Definitive solution for converting LaTeX in Org mode to markdown
Finally, I switch to make4ht
for converting LaTeX in Org mode to markdown.
Previously, when I wanted to publish some Org contents including LaTeX math equations to either GitHub Jekyll blog (equations are rendered by MathJax and the kramdown grammar is used) or GitLab web page (equations are rendered by KaTeX), I followed this procedure:
- Export Org mode contents to LaTeX.
-
Convert LaTeX to GFM markdown via pandoc. In this page,
--bibliography=<bibtex-file>
option is added to pandoc. Then Bibtex citations in the original LaTeX document will be formatted to similar text as in LaTeX, such as(Steinbach 2007)
if the Chicago citation style is used.

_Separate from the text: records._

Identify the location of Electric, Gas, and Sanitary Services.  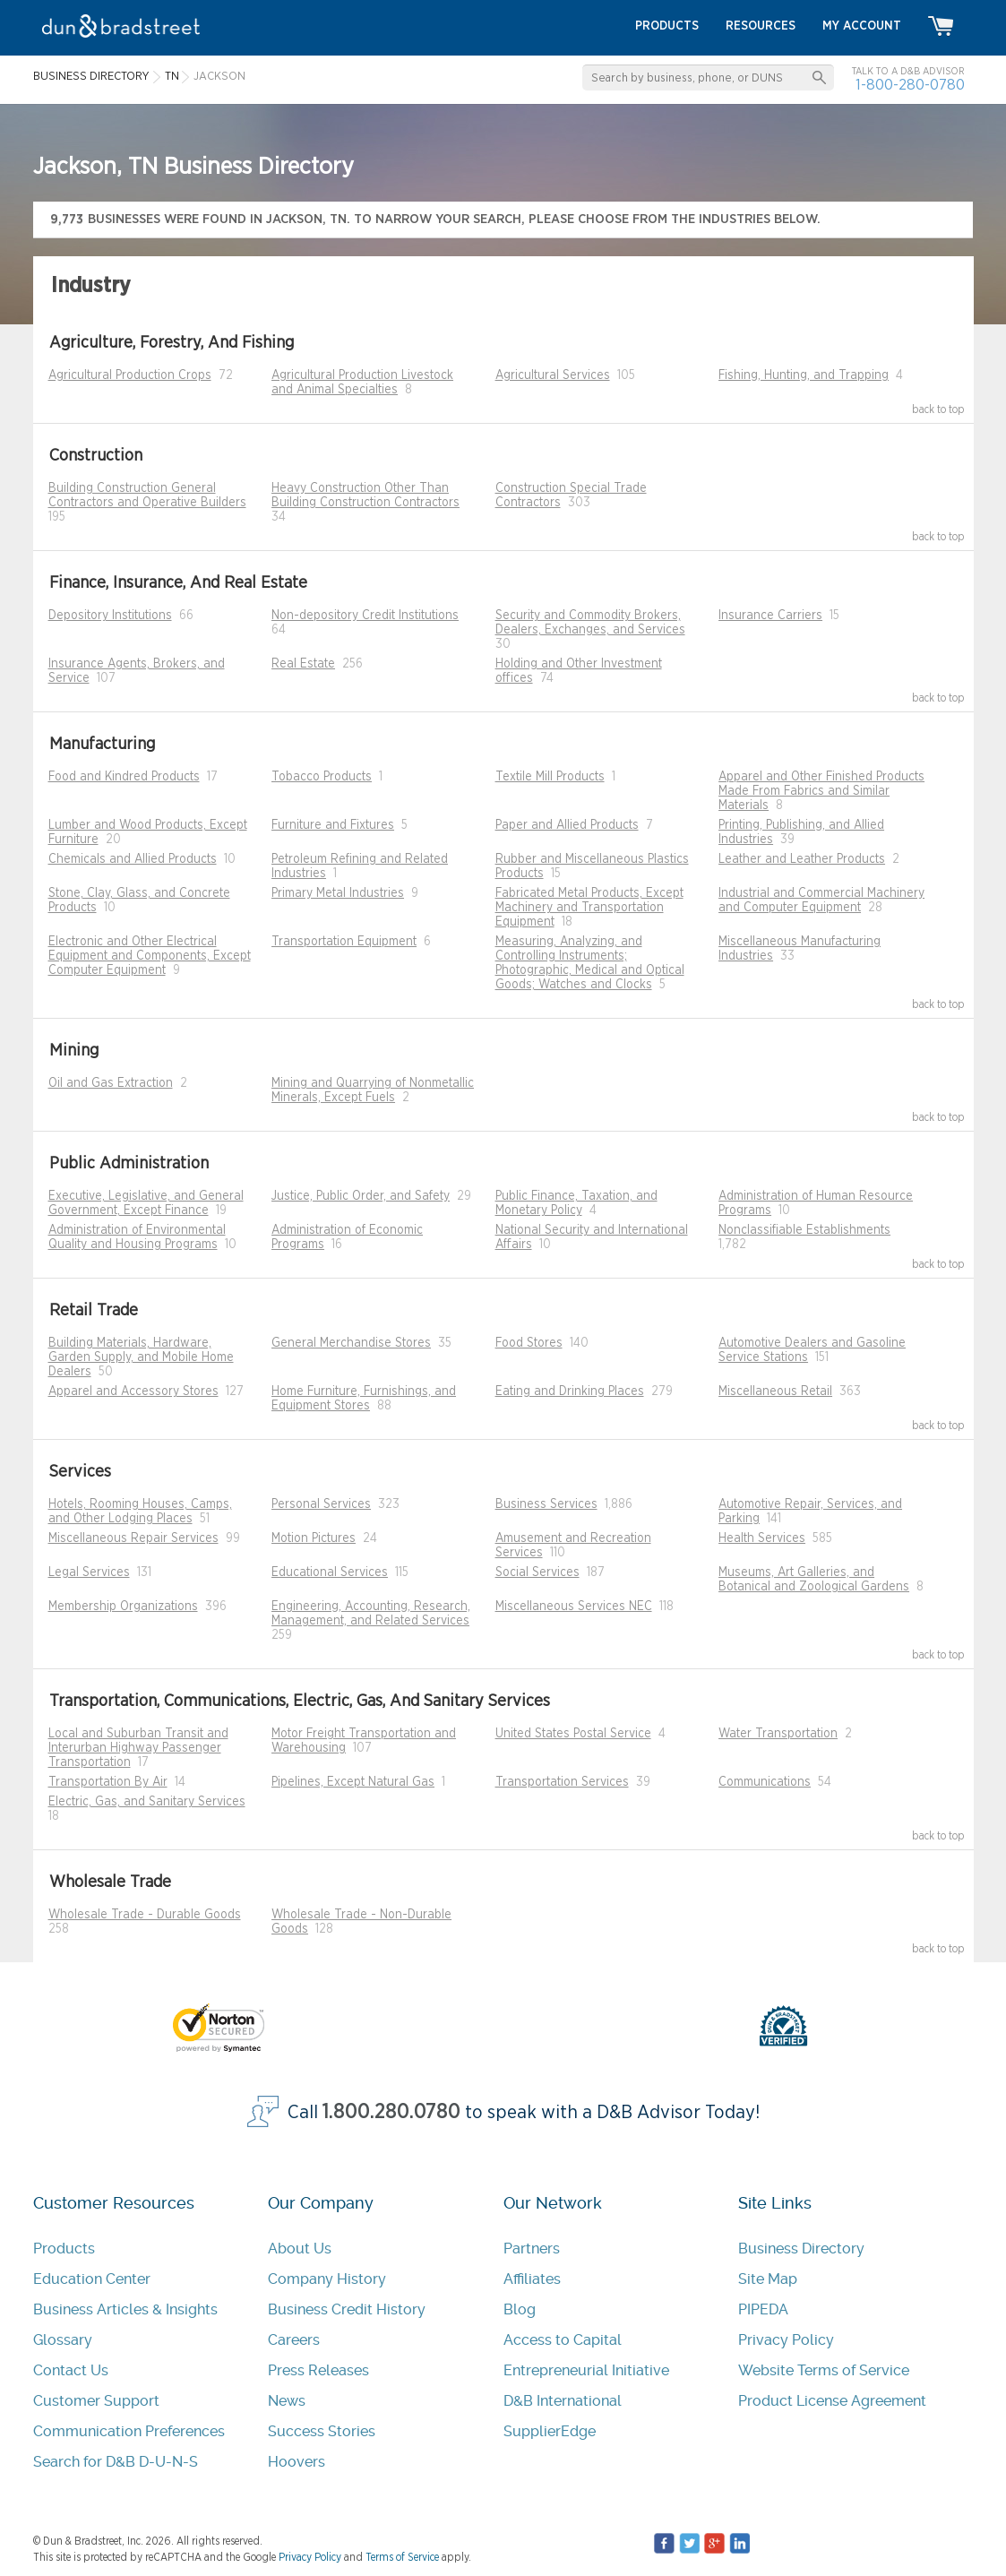
(146, 1802). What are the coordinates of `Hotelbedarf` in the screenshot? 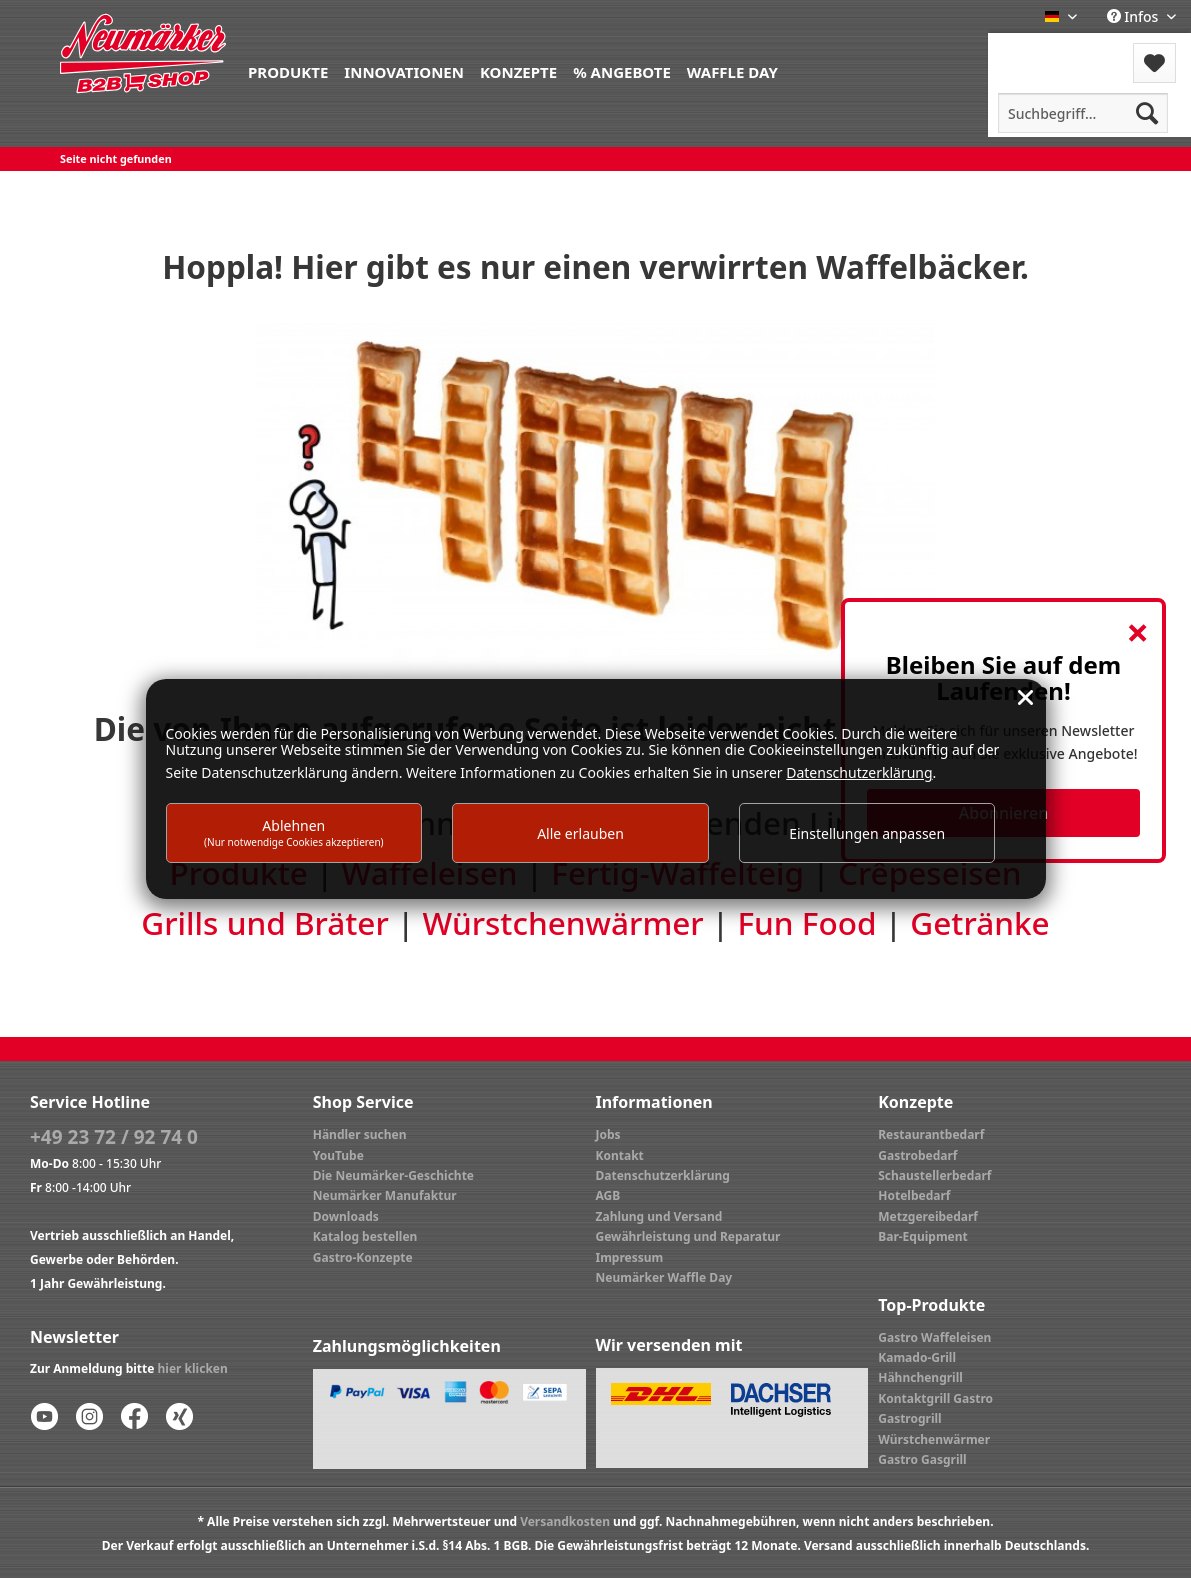 It's located at (914, 1195).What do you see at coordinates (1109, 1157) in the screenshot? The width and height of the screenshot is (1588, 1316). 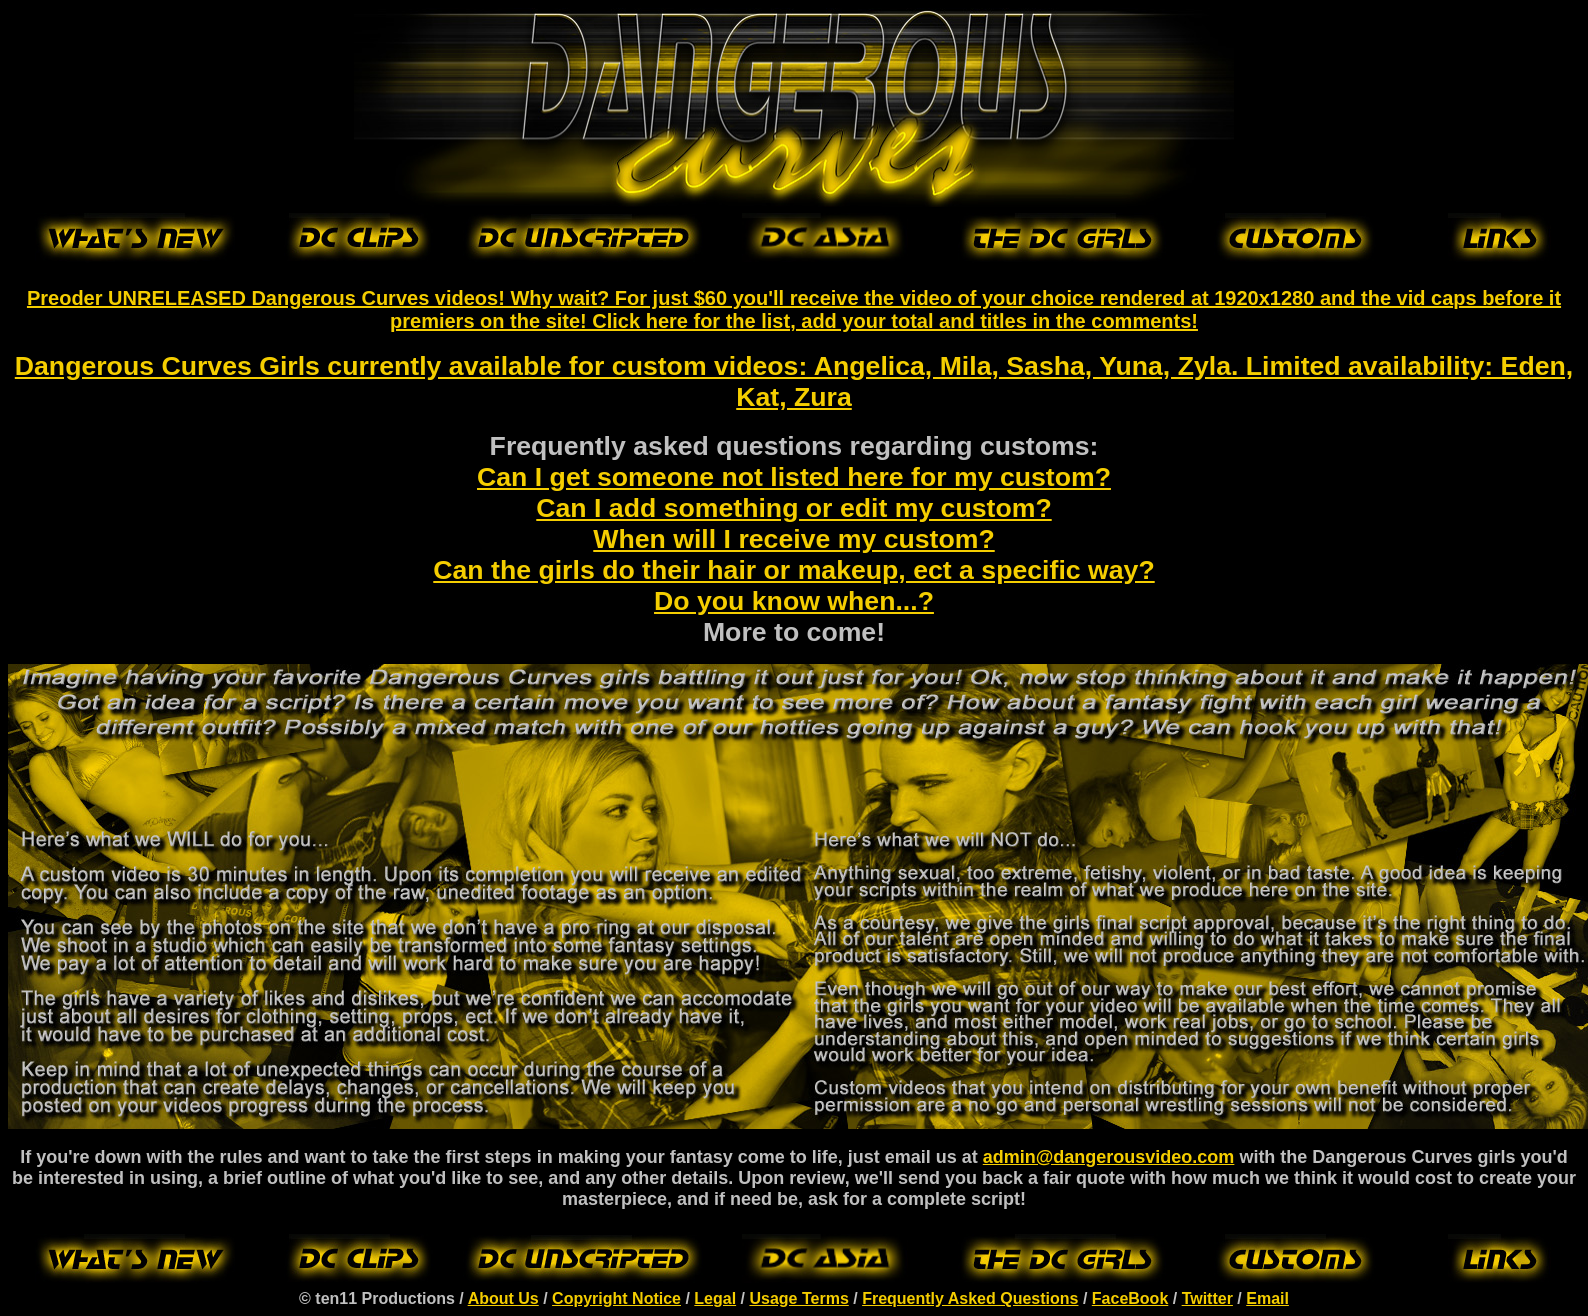 I see `admin@dangerousvideo.com` at bounding box center [1109, 1157].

The list of references will be generated into something as below.# References <div id="refs" class="references hanging-indent"> <div id="ref-ErichsenEfficient1998" markdown="1"> Erichsen, Stefan, and Stefan A. Sauter. 1998. “Efficient Automatic Quadrature in 3-d Galerkin Bem.” *Computer Methods in Applied Mechanics and Engineering*, Papers presented at the seventh conference on numerical methods and computational mechanics in science and engineering, 157 (3): 215–24. <https://doi.org/10.1016/S0045-7825(97)00236-3>. </div> <div id="ref-SteinbachNumerical2007" markdown="1"> Steinbach, Olaf. 2007. *Numerical Approximation Methods for Elliptic Boundary Value Problems: Finite and Boundary Elements*. Springer Science & Business Media. </div> </div>
- Use an Awk script to convert LaTeX equation wrappers to be suitable for MathJax or KaTeX.
Unfortunately, due some unknown cause, pandoc cannot process bibliography anymore and I don’t know if this is related to my system upgrade from Debian Bullseyes to Bookworm. Meanwhile, the markdown export functionality provided by Org mode is even poorer than pandoc. Since I do not want to invest time to write a markdown exporter in Elisp at the moment, I have also tried other alternatives, such as TeXmacs
with the tm2md plugin, neither can bibliography be handled and the generated markdown text is far from satisfying. Finally, I resorted to make4ht
, which converts LaTeX to html. So far as I know, make4ht
is the best document conversion tool which can preserve the original LaTeX typesetting. Its command line usage is like this.
make4ht -f html5-css <tex-file.tex> "mathjax,fn-in"
bibtex <tex-file.aux>
make4ht -f html5-css <tex-file.tex> "mathjax,fn-in"
Then open the generated HTML file and use the following Elisp script to correct display equations:
(defun tjh/correct-make4ht ()
(interactive)
(goto-char (point-min))
(replace-string "\\begin {equation" "\\begin{equation")
(goto-char (point-min))
(replace-string "\\end {equation" "\\end{equation"))
Finally, extract the main contents from the HTML file (including the table of contents, since the [toc]
markdown directive is not recognized when the file extension is html
) and add the markdown preamble. To prevent some HTML tags are processed by Jekyll first which makes further HTML rendering incorrect, the file should be saved with the html
extension. It is fortunate that Liquid markup language is still supported. Hence, link to an existing post can be conveniently inserted by using the post_url
command.
I’ve already wasted much time studying the usage of Org mode, pandoc and Awk etc., tuning their parameters, previewing and testing the conversion quality. Even though these tools give me the freedom and long term stability of my note and writing system, wasting time on tools instead of directly working on the project and solving problems is definitely a pitfall. To realize this point and make good balance between them, I have spent many years.